Ein paar Monate habe ich das Buch vor mir hergeschoben, weil ich nicht wusste, was mich so recht erwartet. Ich nehme bei mir selbst eine Ambivalenz gegenüber dem Schlagwort „Digital“ wahr: Einerseits bin ich schon jetzt (bevor die Digitalisierung erst so richtig in Schwung kommt) ziemlich genervt von dem Hype. Andererseits bin ich neugierig und offen für gute Übersichtsartikel – vor allen Dingen abseits des Technologischen. Und letzteres ist dieses Buch: Ein aus meiner Sicht umfassender Blick auf das Thema – für mich ohne künstliche Hysterie.
Christian Kucklick, Chefredakteur von GEO, betrachtet die Digitalisierung und die Auswirkungen kurzweilig und dennoch sehr fundiert auf unterschiedliche Einflussebenen: globale, gesellschaftliche, institutionelle, zwischenmenschliche und letztlich die individuelle Ebene. Mir kam beim Lesen sofort das anschauliche Zwiebelmodell in den Sinn (siehe Foto).
Was mir besonders gut gefallen hat: Die Entwicklungen werden dargestellt und Vergleiche zu anderen Entwicklungssprüngen werden gezogen. Der Rote Faden im Tenor: es geht um ein gutes Miteinander von Mensch und Maschine. Und ja: Durch die Digitalisierung werden Macht-Verhältnisse verändert: Macht zwischen Mensch und Maschine, Macht in Beziehungen zum Beispiel Arzt – Patient oder Mitarbeiter – Führungskraft und Macht der Institutionen. Ressourcenorientiert und mit Wortspielen stellt Kucklick dar, was die Herausforderungen sein werden, wie zum Beispiel „Überall Auflösung aber keine Lösung.“ (S. 175) Was nützen all die Daten, wenn wir gar nicht wissen, wozu wir sie sammeln und was wir mit ihnen machen wollen. So erscheint es nur logisch, Daten als eine weitere Ressource zu betrachten, die es clever zu managen gilt. Die Extreme vermeiden, neue Balancen ausprobieren und die Chancen der Digitalisierung nutzen: sowohl für uns selbst ganz persönlich (zum Beispiel im Erkennen von eigenen Rhythmen und Krankheitsbildern) als auch in Beziehung zu unseren Mitmenschen. Digitalisierung als Chance uns selbst besser zu verstehen, indem wir uns durch soziale Medien mit anderen verbinden (oder verbunden fühlen). Letztlich bringt uns die Digitalisierung an die alles entscheidende Frage nach dem Sinn: Was macht uns Menschen aus? Wozu sind wir gut? Wozu wollen wir noch gelobt werden, wenn uns Maschinen in Zukunft immer mehr abnehmen?
Für Menschen, die Checklisten und genaue Antworten suchen, ist dieses Buch nichts. Wenn Sie jedoch die digitale Entwicklung verstehen und einordnen möchten, dann werden Sie es genießen. Mein ganz persönliches Fazit nach der Lektüre und nach weiteren Denkschleifen auf diesem Thema: Digitalisierung ist ein Hype, weil sie schwer durchschaubau und verstehbar ist. Das ginge noch, doch die Beschleunigungsmöglichkeiten durch die Digitalisierung verschärfen die Unsicherheit. Letztlich haben wir immer Markt-, Produkt- und Kommunikationsentwicklungen gehabt – doch die Entwicklungszyklen waren länger.

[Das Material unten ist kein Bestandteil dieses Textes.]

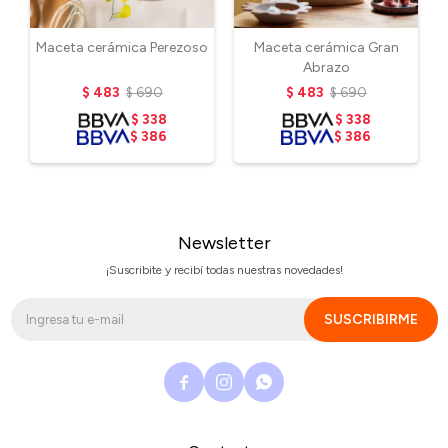
Maceta cerámica Perezoso
Maceta cerámica Gran
Abrazo
$
483
$
690
$
483
$
690
$
338
$
338
$
386
$
386
Newsletter
¡Suscribite y recibí todas nuestras novedades!
SUSCRIBIRME


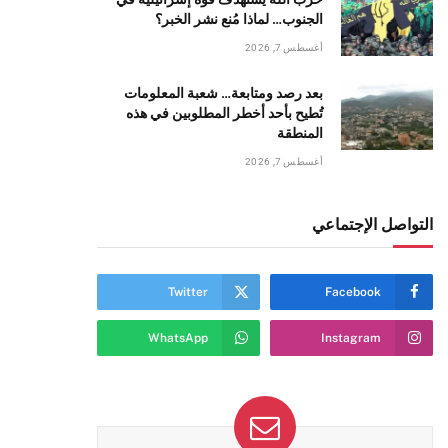
الجنوب… لماذا مُنع نشر الخبر؟
أغسطس 7, 2026
بعد رصد ومتابعة… شعبة المعلومات
تُطيح بأحد أخطر المطلوبين في هذه
المنطقة
أغسطس 7, 2026
ي
التواصل الإجتماعي
Twitter
Facebook
WhatsApp
Instagram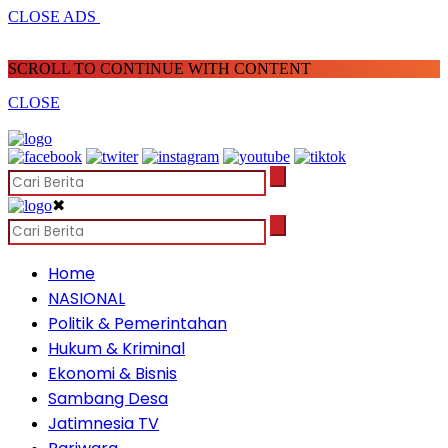
CLOSE ADS
SCROLL TO CONTINUE WITH CONTENT
CLOSE
✖
Home
NASIONAL
Politik & Pemerintahan
Hukum & Kriminal
Ekonomi & Bisnis
Sambang Desa
Jatimnesia TV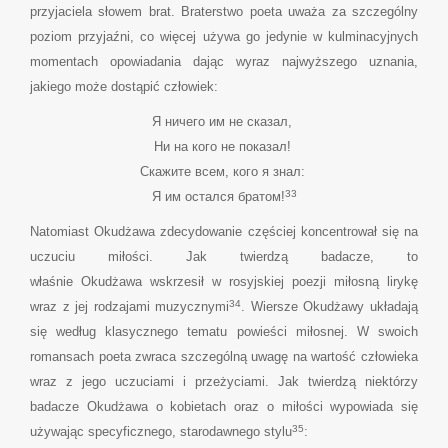
przyjaciela słowem brat. Braterstwo poeta uważa za szczególny
poziom przyjaźni, co więcej używa go jedynie w kulminacyjnych
momentach opowiadania dając wyraz najwyższego uznania,
jakiego może dostąpić człowiek:
Я ничего им не сказал,
Ни на кого не показал!
Скажите всем, кого я знал:
33
Я им остался братом!
Natomiast Okudżawa zdecydowanie częściej koncentrował się na
uczuciu miłości. Jak twierdzą badacze, to
właśnie Okudżawa wskrzesił w rosyjskiej poezji miłosną lirykę
34
wraz z jej rodzajami muzycznymi
. Wiersze Okudżawy układają
się według klasycznego tematu powieści miłosnej. W swoich
romansach poeta zwraca szczególną uwagę na wartość człowieka
wraz z jego uczuciami i przeżyciami. Jak twierdzą niektórzy
badacze Okudżawa o kobietach oraz o miłości wypowiada się
35
używając specyficznego, starodawnego stylu
: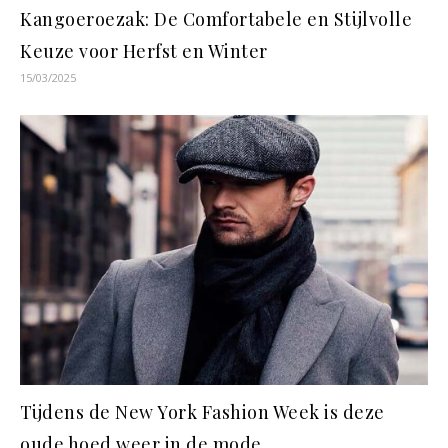
Kangoeroezak: De Comfortabele en Stijlvolle
Keuze voor Herfst en Winter
15/03/2025
Tijdens de New York Fashion Week is deze
oude hoed weer in de mode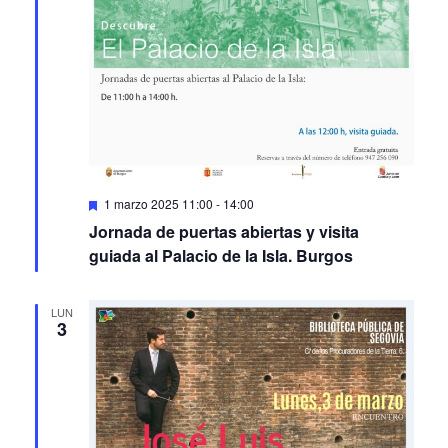
Featured
1 marzo 2025 11:00
-
14:00
Jornada de puertas abiertas y visita
guiada al Palacio de la Isla. Burgos
LUN
3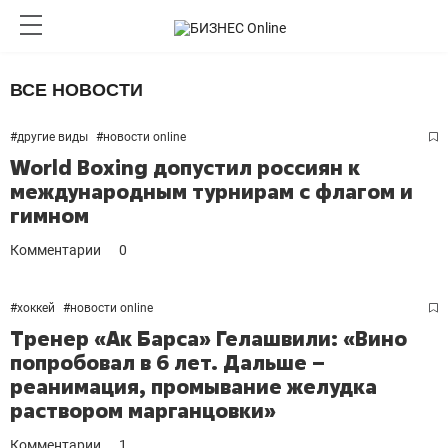
ВСЕ НОВОСТИ
#
другие виды
#
новости online
World Boxing допустил россиян к
международным турнирам с флагом и
гимном
Комментарии
0
#
хоккей
#
новости online
Тренер «Ак Барса» Гелашвили: «Вино
попробовал в 6 лет. Дальше –
реанимация, промывание желудка
раствором марганцовки»
Комментарии
1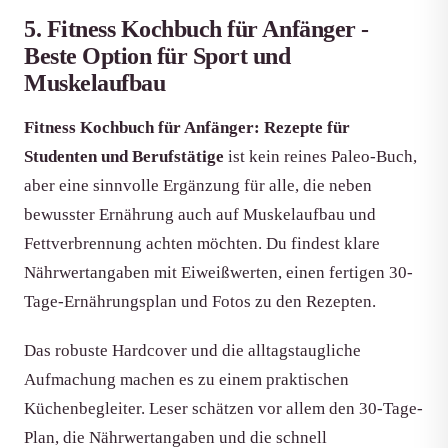
5. Fitness Kochbuch für Anfänger -
Beste Option für Sport und
Muskelaufbau
Fitness Kochbuch für Anfänger: Rezepte für
Studenten und Berufstätige
ist kein reines Paleo-Buch,
aber eine sinnvolle Ergänzung für alle, die neben
bewusster Ernährung auch auf Muskelaufbau und
Fettverbrennung achten möchten. Du findest klare
Nährwertangaben mit Eiweißwerten, einen fertigen 30-
Tage-Ernährungsplan und Fotos zu den Rezepten.
Das robuste Hardcover und die alltagstaugliche
Aufmachung machen es zu einem praktischen
Küchenbegleiter. Leser schätzen vor allem den 30-Tage-
Plan, die Nährwertangaben und die schnell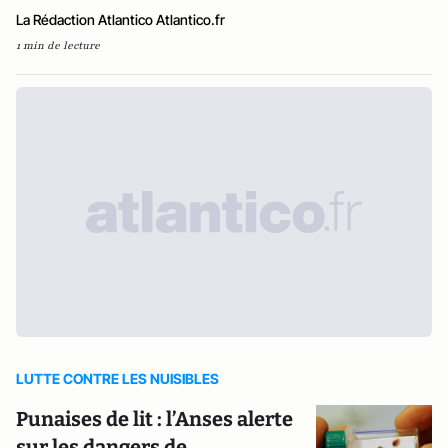
La Rédaction Atlantico Atlantico.fr
1 min de lecture
LUTTE CONTRE LES NUISIBLES
Punaises de lit : l’Anses alerte
sur les dangers de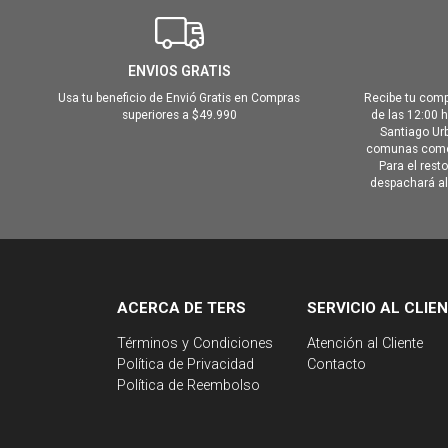
ENVIOS GRATIS
Usa tu beneficio de Envió Gratis en Compras
Recibe tu comp
superiores a $49.990
de las 12:00 
Santiago Urb
comunas como 
Para el rest
despachará al 
ACERCA DE TERS
SERVICIO AL CLIE
Términos y Condiciones
Atención al Cliente
Política de Privacidad
Contacto
Política de Reembolso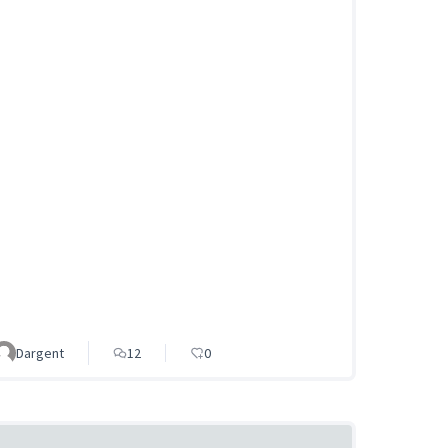
Dargent
12
0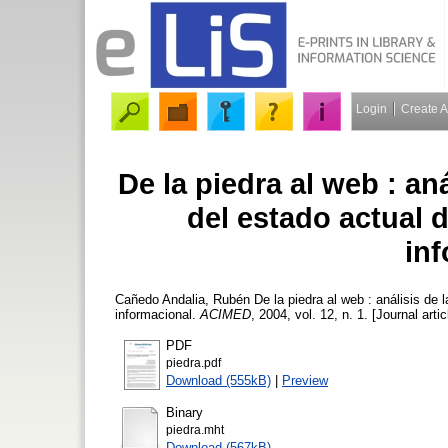
Login
Create 
De la piedra al web : aná
del estado actual d
in
Cañedo Andalia, Rubén
De la piedra al web : análisis de l
informacional.
ACIMED
, 2004, vol. 12, n. 1. [Journal arti
PDF
piedra.pdf
Download (555kB)
|
Preview
Binary
piedra.mht
Download (567kB)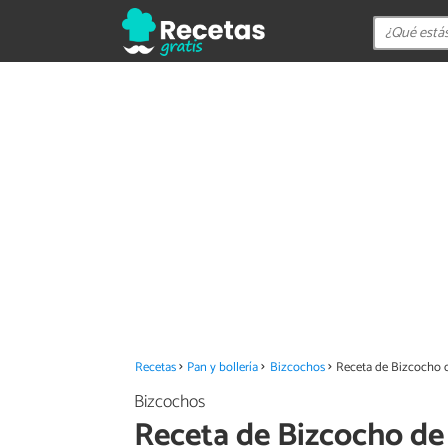
Recetas
Pan y bollería
Bizcochos
Receta de Bizcocho d
Bizcochos
Receta de Bizcocho de 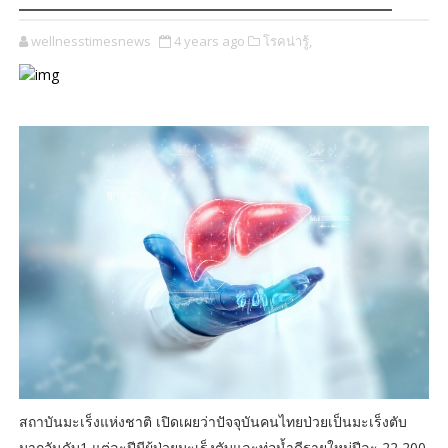
wellnesstimesnews
4 years ago
โรคน่ารู้,
สถาบันมะเร็งแห่งชาติ เปิดเผยว่าปัจจุบันคนไทยป่วยเป็นมะเร็งตับ
มากอันดับ1 แต่ละปีมีผู้ป่วยมะเร็งตับและท่อน้ำดีรายใหม่ปีละ 22,200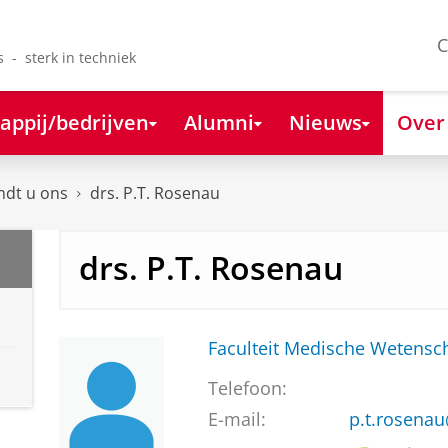
C
s - sterk in techniek
appij/bedrijven
Alumni
Nieuws
Over
ndt u ons
drs. P.T. Rosenau
drs. P.T. Rosenau
Faculteit Medische Weten
Telefoon:
E-mail:
p.t.rosena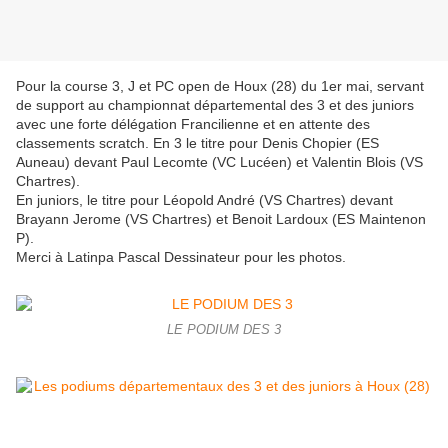
Pour la course 3, J et PC open de Houx (28) du 1er mai, servant
de support au championnat départemental des 3 et des juniors
avec une forte délégation Francilienne et en attente des
classements scratch. En 3 le titre pour Denis Chopier (ES
Auneau) devant Paul Lecomte (VC Lucéen) et Valentin Blois (VS
Chartres).
En juniors, le titre pour Léopold André (VS Chartres) devant
Brayann Jerome (VS Chartres) et Benoit Lardoux (ES Maintenon
P).
Merci à Latinpa Pascal Dessinateur pour les photos.
LE PODIUM DES 3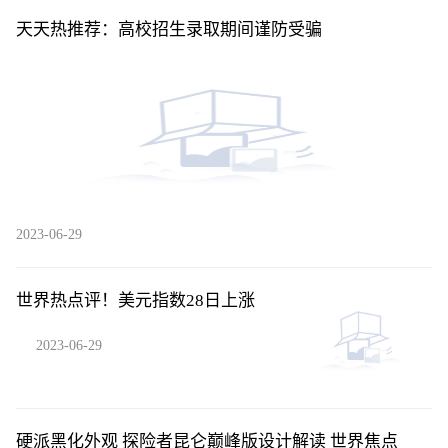
天天热推荐：高校招生录取期间谨防受骗
2023-06-29
世界热点评！美元指数28日上涨
2023-06-29
硬派黑化外观 探险者昆仑巅峰版设计解读 世界焦点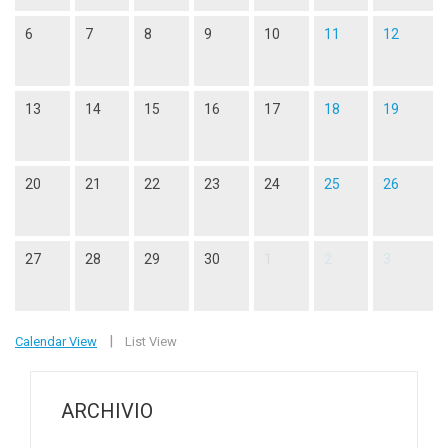
6
7
8
9
10
11
12
13
14
15
16
17
18
19
20
21
22
23
24
25
26
27
28
29
30
1
2
3
|
Calendar View
List View
ARCHIVIO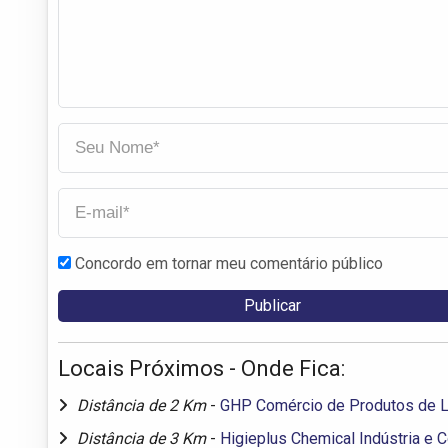
Concordo em tornar meu comentário público
Locais Próximos - Onde Fica:
Distância de 2 Km
-
GHP Comércio de Produtos de 
Distância de 3 Km
-
Higieplus Chemical Indústria e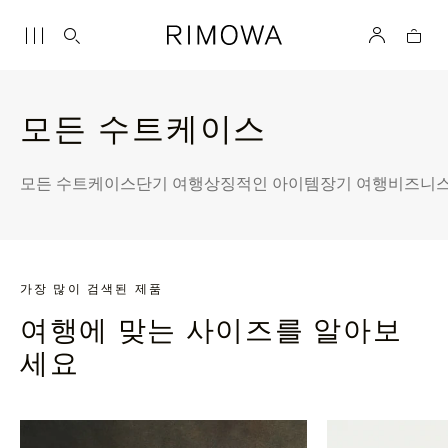
모든 수트케이스
모든 수트케이스
단기 여행
상징적인 아이템
장기 여행
비즈니스
가장 많이 검색된 제품
여행에 맞는 사이즈를 알아보
세요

Meines Erachtens zwingt uns die Digitalisierung mehr denn je, unsere Hausaufgaben zu machen – sowohl im Unternehmen als auch jeder für sich persönlich: Das Umfeld beobachten, eigene Stärken und Schwächen analysieren, Chancen und Risiken abgleichen, Schritte zur Weiterentwicklung definieren und umsetzen, die Mitmenschen mitnehmen, Beziehungen pflegen und vor allen Dingen sich Ziele setzen und klar haben, wozu ich da bin. Sinn als Kern der Ausrichtung und Entscheidungskriterium im Umgang mit Ressourcen und mit Daten. Dann macht Digitalisierung keine Angst, sondern Sinn.